WORK TASK: From the line containing "Home (57, 172)" to the final line of the entries, copy each line exactly. Pictures stay out.

[Saved entries]

%%

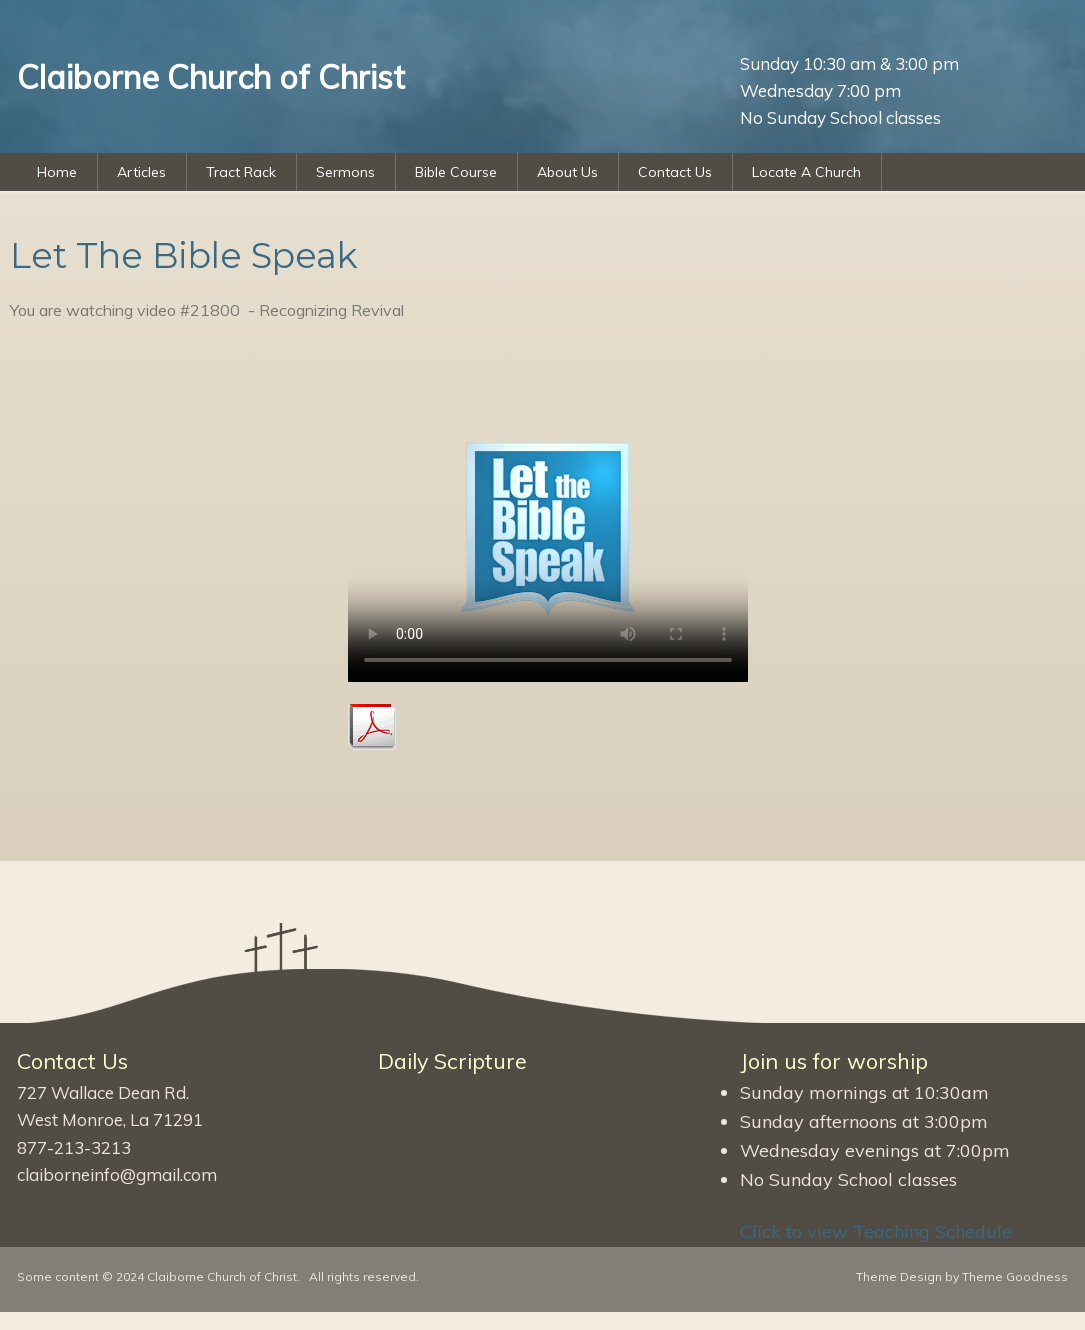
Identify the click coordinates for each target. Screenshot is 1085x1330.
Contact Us (675, 172)
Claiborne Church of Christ (222, 1276)
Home (57, 172)
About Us (567, 172)
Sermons (345, 172)
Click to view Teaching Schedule (876, 1231)
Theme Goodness (1015, 1276)
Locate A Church (806, 172)
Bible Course (456, 172)
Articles (141, 172)
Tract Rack (241, 172)
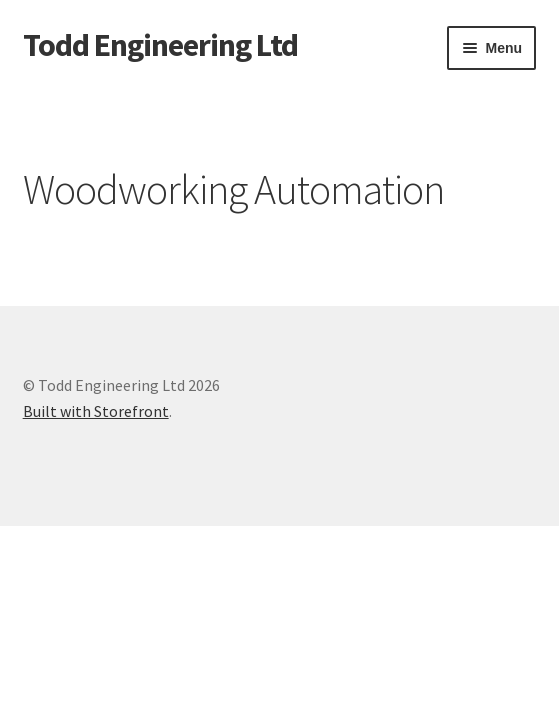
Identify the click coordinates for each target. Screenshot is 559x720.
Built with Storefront (96, 411)
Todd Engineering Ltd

%%

REPLY:
Home (57, 172)
About Us (567, 172)
Sermons (345, 172)
Click to view Teaching Schedule (876, 1231)
Theme Goodness (1015, 1276)
Locate A Church (806, 172)
Bible Course (456, 172)
Articles (141, 172)
Tract Rack (241, 172)
Identify the click coordinates for each target. Screenshot is 559x720.
Built with Storefront (96, 411)
Todd Engineering Ltd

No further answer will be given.